* Extracted page text data:
● ● ● ● ● ● ●

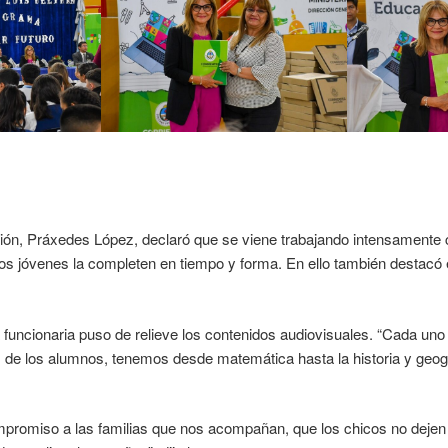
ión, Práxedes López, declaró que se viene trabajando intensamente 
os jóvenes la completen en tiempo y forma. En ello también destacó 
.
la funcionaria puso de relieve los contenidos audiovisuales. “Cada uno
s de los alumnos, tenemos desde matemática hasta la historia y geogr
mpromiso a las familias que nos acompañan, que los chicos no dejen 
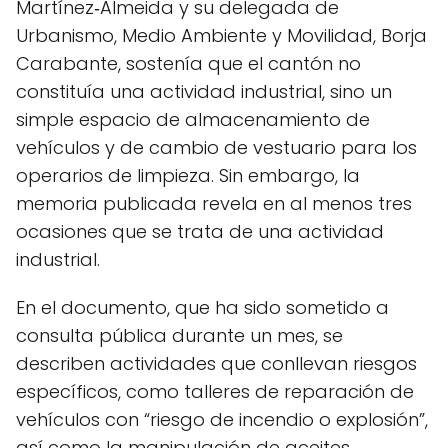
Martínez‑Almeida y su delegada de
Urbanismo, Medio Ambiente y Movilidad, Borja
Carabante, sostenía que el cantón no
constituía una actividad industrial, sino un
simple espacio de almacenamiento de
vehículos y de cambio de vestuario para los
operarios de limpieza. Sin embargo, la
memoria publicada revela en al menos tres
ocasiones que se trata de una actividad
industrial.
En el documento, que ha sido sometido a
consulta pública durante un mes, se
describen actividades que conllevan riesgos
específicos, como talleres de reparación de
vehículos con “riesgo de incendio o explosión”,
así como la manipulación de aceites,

● ● ● ● ● ● ●

* WHAT THE TASK ASKS:
Throughout the records above, find the lines in which the word "industrial" appears and return them.

* TASK RESULT:
constituía una actividad industrial, sino un
industrial.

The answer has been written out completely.